Wrapping Responsibly

We’re all becoming horribly aware of how much food is wasted in New Zealand each year: 157,389 tonnes of food go into our landfills annually. There is something we can all do to help: save our leftovers for lunch, dinner or just later. We can help the environment by making sure all of the water, fertiliser and energy that went into growing that lovely food doesn’t go to waste.

Good on you; wrap them in some Glad Wrap and pop them in the fridge, right?

Plastic wrap

Ahh, no. Plastic takes an estimated 500 to 1,000 years to degrade and much of the plastic in our lives we just use once and then throw in the rubbish. By 2050, it is predicted there will be more plastic floating around in the ocean than fish.

Ok, so what about using Tin Foil? No, aluminium foil, as it should be correctly referred to, isn’t exactly the eco-friendliest product on the market either. In fact, it’s pretty much the worst material to save stuff in; it is even more wasteful than plastic wrap.

What exactly makes Tin Foil so bad?

Tin foil is made from finite, energy-intensive resources, namely aluminium, and takes around 80–200 years to degrade in a landfill, apparently. Making the aluminium in this foil has a huge environmental footprint, from the bauxite mining, the enormous amount of electric power required to make it, greenhouse gas emissions, human health impacts and aquatic toxicity.

Tin Foil can and should be reused; you can give it a good scrub, and it can and should be recycled, but for some reason we fail to do so.

The wrap on plastic containers

Reusable plastic containers can work, but how well depends on a few things: firstly, the quality and the type of plastic in the container. Quality is important because if you use a light-weight container, such as one from the takeaway bar or supermarket, that plastic container is the equivalent to a lot of plastic wrapping. And then there are BPAS and phthalates.

What? There are many types of plastics. Chemicals are added to them to help shape, stabilise and change the flexibility. BPA (bisphenol-A) is added to form polycarbonate plastics: clear, rigid, heat-resistant and hard to break and they’re used in everything from reusable water bottles, plastic plates, food storage containers to till receipts. Phthalates are another common substance added to plastics to make them soft and flexible.
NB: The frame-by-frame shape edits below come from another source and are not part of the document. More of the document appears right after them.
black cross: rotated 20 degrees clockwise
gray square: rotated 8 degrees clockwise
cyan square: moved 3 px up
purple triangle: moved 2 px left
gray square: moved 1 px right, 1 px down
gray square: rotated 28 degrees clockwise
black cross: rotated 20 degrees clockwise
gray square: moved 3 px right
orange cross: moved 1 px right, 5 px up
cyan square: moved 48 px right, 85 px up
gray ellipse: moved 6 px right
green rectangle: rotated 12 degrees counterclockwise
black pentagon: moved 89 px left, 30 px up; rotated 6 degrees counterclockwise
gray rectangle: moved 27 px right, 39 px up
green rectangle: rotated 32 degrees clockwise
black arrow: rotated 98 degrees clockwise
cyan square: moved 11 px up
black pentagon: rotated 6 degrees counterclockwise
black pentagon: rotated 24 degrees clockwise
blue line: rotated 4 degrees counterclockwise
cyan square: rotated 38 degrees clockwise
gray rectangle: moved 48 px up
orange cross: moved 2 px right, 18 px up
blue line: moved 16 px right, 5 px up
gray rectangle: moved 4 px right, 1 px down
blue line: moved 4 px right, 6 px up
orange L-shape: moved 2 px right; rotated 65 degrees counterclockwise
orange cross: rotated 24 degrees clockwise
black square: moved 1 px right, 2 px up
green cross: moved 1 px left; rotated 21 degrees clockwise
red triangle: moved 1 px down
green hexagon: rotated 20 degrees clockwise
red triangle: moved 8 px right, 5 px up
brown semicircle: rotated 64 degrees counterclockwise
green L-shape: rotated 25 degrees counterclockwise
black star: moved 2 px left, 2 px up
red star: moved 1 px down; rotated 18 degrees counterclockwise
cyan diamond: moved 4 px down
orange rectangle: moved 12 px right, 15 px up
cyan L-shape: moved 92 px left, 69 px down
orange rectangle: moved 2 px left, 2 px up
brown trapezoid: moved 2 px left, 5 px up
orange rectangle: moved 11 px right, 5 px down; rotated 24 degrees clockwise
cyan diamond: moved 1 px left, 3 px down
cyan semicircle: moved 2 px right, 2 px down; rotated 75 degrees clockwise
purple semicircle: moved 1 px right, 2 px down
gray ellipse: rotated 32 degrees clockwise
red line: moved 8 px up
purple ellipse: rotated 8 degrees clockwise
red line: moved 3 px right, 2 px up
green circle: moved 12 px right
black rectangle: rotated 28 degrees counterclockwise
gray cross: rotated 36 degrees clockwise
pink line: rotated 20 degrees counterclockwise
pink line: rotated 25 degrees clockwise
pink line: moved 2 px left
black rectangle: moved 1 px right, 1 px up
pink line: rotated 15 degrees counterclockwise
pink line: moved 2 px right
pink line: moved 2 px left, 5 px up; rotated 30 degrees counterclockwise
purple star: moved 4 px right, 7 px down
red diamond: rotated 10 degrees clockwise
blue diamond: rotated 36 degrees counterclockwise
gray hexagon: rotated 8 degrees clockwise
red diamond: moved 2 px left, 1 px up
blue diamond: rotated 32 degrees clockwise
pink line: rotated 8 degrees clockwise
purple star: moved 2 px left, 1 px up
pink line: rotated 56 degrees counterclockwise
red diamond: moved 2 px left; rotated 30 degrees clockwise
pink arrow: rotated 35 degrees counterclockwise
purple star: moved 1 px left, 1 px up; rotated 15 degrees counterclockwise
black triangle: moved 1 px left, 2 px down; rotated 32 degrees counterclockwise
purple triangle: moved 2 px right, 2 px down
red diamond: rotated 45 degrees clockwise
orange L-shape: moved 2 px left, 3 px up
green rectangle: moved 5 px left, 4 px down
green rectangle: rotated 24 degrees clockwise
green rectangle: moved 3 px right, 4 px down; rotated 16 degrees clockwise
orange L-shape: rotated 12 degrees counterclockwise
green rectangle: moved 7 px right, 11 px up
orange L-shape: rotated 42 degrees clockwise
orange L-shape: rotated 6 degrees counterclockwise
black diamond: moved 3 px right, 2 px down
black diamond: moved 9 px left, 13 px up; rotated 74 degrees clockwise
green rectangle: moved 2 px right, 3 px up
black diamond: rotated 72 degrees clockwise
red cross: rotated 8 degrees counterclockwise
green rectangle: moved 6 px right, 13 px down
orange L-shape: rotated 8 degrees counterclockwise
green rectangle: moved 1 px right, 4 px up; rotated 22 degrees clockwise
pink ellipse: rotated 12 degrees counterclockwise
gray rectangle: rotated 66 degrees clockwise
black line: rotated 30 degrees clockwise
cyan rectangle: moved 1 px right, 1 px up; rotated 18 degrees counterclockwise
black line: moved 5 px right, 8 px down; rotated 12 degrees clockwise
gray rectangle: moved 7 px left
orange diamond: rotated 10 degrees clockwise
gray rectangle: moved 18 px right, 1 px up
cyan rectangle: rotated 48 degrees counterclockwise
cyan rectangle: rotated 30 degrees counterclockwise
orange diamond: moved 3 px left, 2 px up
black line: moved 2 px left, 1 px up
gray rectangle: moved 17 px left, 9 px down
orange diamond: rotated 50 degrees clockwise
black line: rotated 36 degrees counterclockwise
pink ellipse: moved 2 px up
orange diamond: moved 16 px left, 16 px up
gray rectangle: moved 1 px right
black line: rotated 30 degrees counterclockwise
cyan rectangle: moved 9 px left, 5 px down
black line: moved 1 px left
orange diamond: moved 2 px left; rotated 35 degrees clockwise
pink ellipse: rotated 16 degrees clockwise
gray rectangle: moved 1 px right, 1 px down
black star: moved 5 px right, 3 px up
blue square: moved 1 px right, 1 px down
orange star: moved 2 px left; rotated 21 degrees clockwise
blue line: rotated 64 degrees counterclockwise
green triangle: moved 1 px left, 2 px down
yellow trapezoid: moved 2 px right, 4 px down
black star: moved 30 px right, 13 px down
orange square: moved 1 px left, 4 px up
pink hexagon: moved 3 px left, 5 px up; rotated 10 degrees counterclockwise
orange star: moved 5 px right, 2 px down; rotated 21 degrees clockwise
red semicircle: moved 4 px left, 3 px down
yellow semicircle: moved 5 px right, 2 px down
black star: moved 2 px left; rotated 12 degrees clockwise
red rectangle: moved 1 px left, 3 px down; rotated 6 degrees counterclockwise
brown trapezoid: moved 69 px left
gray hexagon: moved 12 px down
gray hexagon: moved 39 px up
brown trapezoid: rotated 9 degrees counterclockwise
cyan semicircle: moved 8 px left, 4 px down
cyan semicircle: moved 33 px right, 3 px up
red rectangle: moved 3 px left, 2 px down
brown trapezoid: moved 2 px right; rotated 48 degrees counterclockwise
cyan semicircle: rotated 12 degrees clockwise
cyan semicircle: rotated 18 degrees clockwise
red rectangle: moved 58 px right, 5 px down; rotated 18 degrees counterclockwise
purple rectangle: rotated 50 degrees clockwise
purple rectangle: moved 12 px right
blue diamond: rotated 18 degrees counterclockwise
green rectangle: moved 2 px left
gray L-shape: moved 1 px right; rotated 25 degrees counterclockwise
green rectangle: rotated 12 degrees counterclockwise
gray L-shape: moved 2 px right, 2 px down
Plastics are all tested and are expected to be stable during everyday use. According to the American FDA, BPA is safe. They say this in spite of their 2012 ban on its use in baby bottles and sippy cups. There is also a very large body of research that has found all sorts of health issues associated with exposure to BPAs.

So, we’ve got petroleum that goes into their manufacture, the fact it can’t degrade, and the plastic polluting our oceans and the potential health effects. 

What’s the solution?

As far as lunchtime and food storage goes, there are sound alternatives: eco-friendly wraps, such as our Honey Food Wraps, made from all-natural materials.

Beeswax wraps are biodegradable, compostable, and reusable.

What are Honey Food Wraps, exactly?

Our beeswax wraps are made of kanuka beeswax, and 100 per cent cotton. The kanuka beeswax we use has antibacterial and antifungal properties, and because it is water-tight, the beeswax locks in moisture while letting the food naturally breathe. Honey Food Wraps act like a natural barrier.

What are wraps good for?

You can use beeswax wraps to replace your plastic wraps around fruits, veggies, cheese, bread, etc. They also seal in the goodness on bowls of salad, or leftovers, in your fridge. You can use them to wrap sandwiches or make little pouches for snacks and dried fruits, or wrap wet fruit like watermelon, pineapple or oranges to stop them from leaking into the rest of your lunch.

How do they work?

Just use your hands to mould the wrap around your food. The warmth from your hands will make the wrap grip tightly to the food or the container. Once in the fridge, the beeswax in the wrap hardens around the bowl or piece of cheese, sealing in the goodness even more.

It’s a wrap – hands down

At Manuka Corner, we believe reducing our dependence on plastics is a good way to safeguard our health and to help the planet. While completely eliminating this omnipresent petrochemical material from our lives will be nigh-on impossible, we can all do our bit by eating a little more cleanly. We can pack our lunches and store our foods in natural materials that are healthy for people and the planet.

We love our beeswax wraps because they are natural, reduce waste and are eco-friendly.